Nayana menghela nafasnya pelan. Orang sabar disayang cogan, batinnya. Ia segera berjalan menuju dapur tempat Davina memasak sarapan pagi ini. “Wih enak nih” celetuk gadis itu sembari mengambil satu paha ayam diatas meja makan marmer itu.

“Makan gih, itu Mama masakin cumi cabe garam kesukaan kamu” kata Davina yang sedang asik menumis kangkung.

Nayana segera mengambil piring dengan lauk pauk yang ia mau. Tak lama datang Fahrezi dan Arga dibelakang Nayana, dengan tangan yang masih memegang mic kuning itu Fahrezi bernyanyi “Aku ingin kau menerima seluruh hatiku, aku ingin kau mengerti di jiwa ku hanya kamu, Nam-” belum sempat lelaki itu menghabiskan lirik nya, dengan cepat Nayana mengambil mic kuning blink-blink itu dan menyimpannya dibelakang tubuhnya.

“Gue mau makan dengan tenang. Silent please” kata Nayana jengah. Fahrezi yang mendengar itu hanya terdiam. Jika kakak nya itu sudah berbicara menggunakan bahasa Inggris berarti ia sedang dalam mode 'jangan ganggu'.

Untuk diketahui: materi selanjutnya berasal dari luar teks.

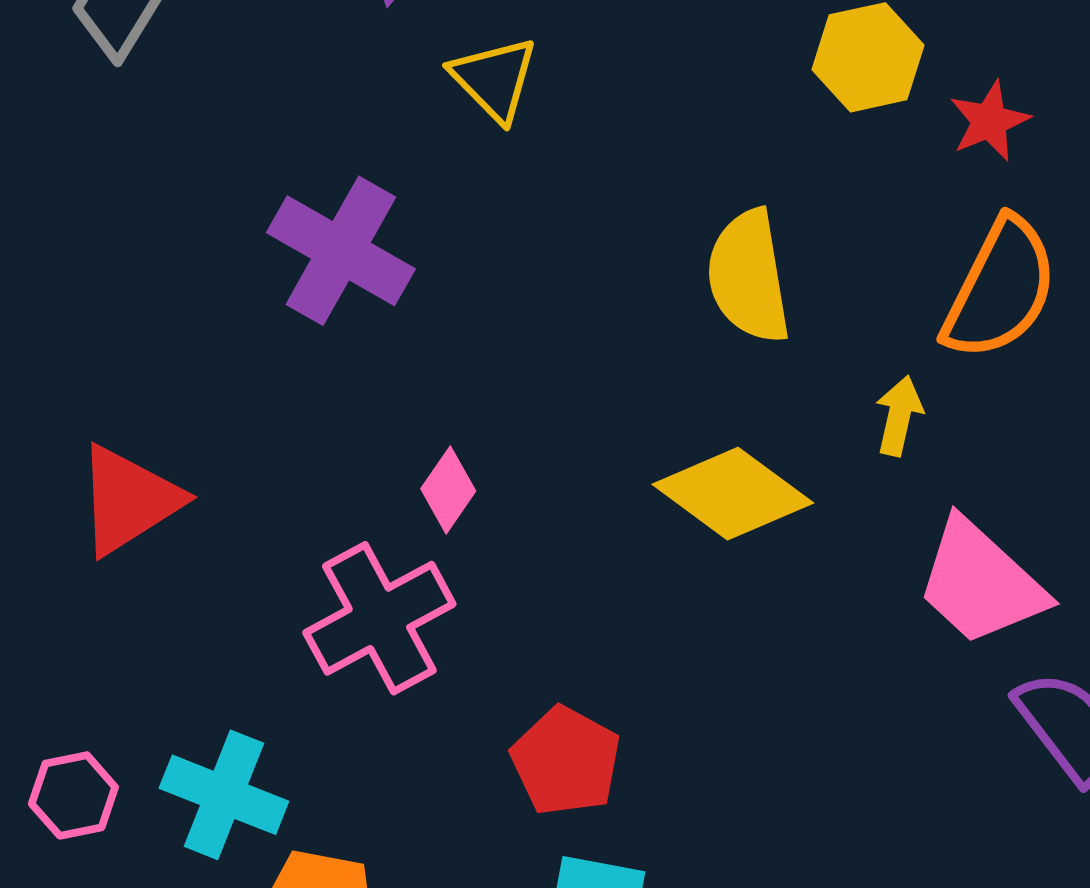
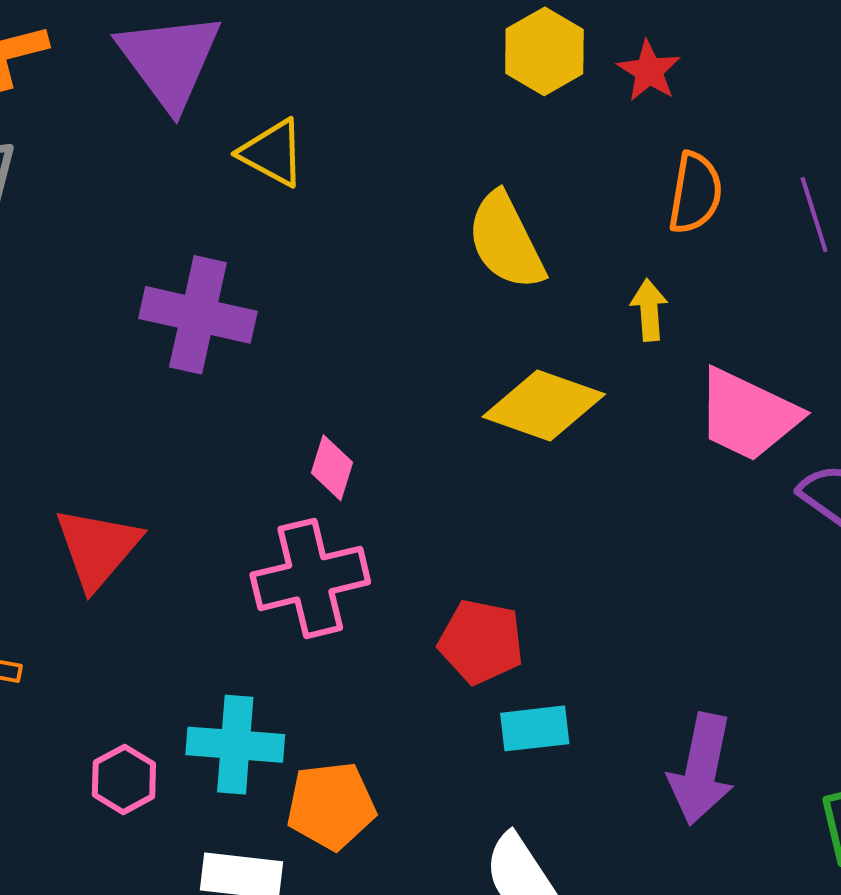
orange semicircle: (1000, 289) -> (695, 193), size x0.7
pink cross: (379, 618) -> (310, 578), turned 32

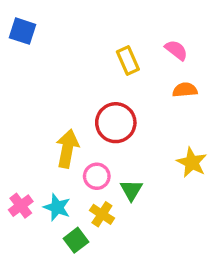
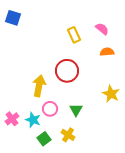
pink circle: (97, 176) -> (50, 109), moved
yellow cross: (102, 214) -> (68, 135), moved

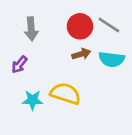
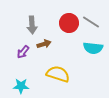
brown arrow: (81, 54) -> (44, 44), moved
cyan star: (33, 100) -> (21, 86), moved

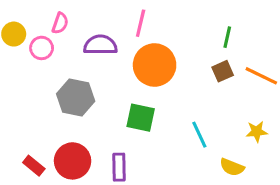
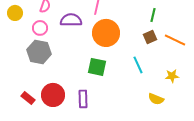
pink circle: (42, 48) -> (40, 28), moved
gray hexagon: (76, 97) -> (39, 52), moved
cyan line: (199, 135) -> (138, 65), moved

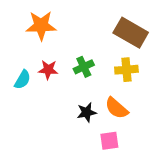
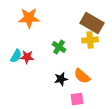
green cross: (84, 67) -> (59, 47), turned -32
red star: (48, 70) -> (27, 57), moved
yellow cross: (126, 70) -> (90, 40), moved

Pelan-pelan ia berjalan mundur seraya menarik Arga kebelakang. “Kakak lo serem” katanya pada Arga yang masih asik dengan makanan manisnya itu.

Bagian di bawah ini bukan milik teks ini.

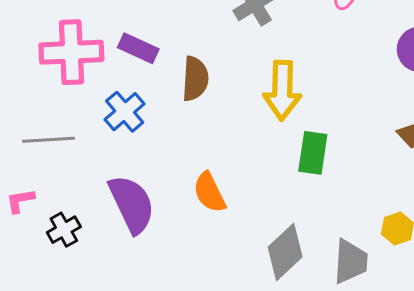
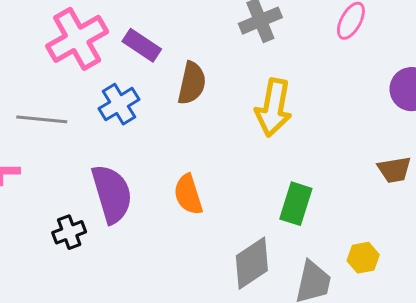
pink cross: (71, 52) -> (77, 39), turned -36
green rectangle: (313, 153) -> (296, 204), moved
black cross: (64, 230) -> (69, 232), moved

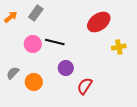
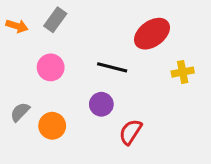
orange arrow: (11, 17) -> (17, 26), turned 56
black line: (55, 42) -> (112, 67), moved

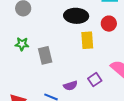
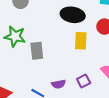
green star: (22, 44) -> (15, 37), size x1.5

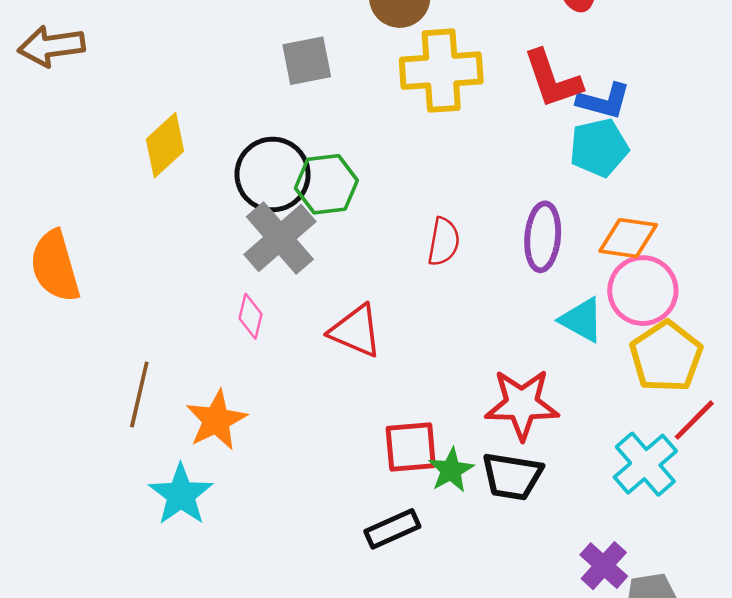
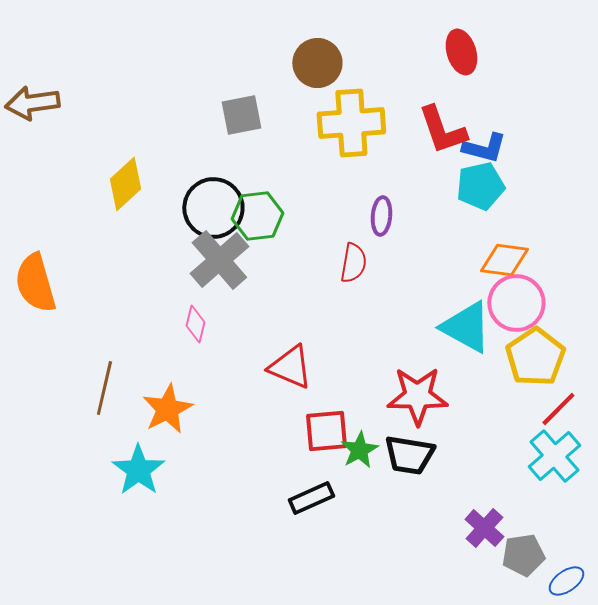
purple ellipse: (543, 237) -> (381, 216), moved, size x0.7
cyan triangle: (582, 320) -> (466, 327), size x1.4
red triangle: (356, 331) -> (290, 367), moved
cyan cross: (645, 464) -> (554, 456), moved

“Siapa yang bolehin adek pagi-pagi udah makan coklat hah?” tanya Adrian yang tiba-tiba muncul ditengah-tengah mereka. Ia segera mengambil coklat batang yang sedang digenggam oleh Arga.

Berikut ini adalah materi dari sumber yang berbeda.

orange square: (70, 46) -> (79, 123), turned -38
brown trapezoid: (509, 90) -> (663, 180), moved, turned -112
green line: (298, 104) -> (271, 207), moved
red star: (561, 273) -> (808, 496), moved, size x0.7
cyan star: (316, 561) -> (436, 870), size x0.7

Dengan polosnya Arga menunjuk Fahrezi yang berada disampingnya itu. “Kok gue?” panik lelaki itu. “Abang bilang kalo makan coklat nanti jadi ganteng, yaudah adek makan deh” jelas Arga. Adrian yang mendengar itu hanya menggelengkan kepalanya pertanda tak heran. Ia hanya menghela nafasnya pelan dan berjalan berlalu dari mereka. Fahrezi hanya menyangir bak kuda saat melihat Papanya berjalan melewati dirinya.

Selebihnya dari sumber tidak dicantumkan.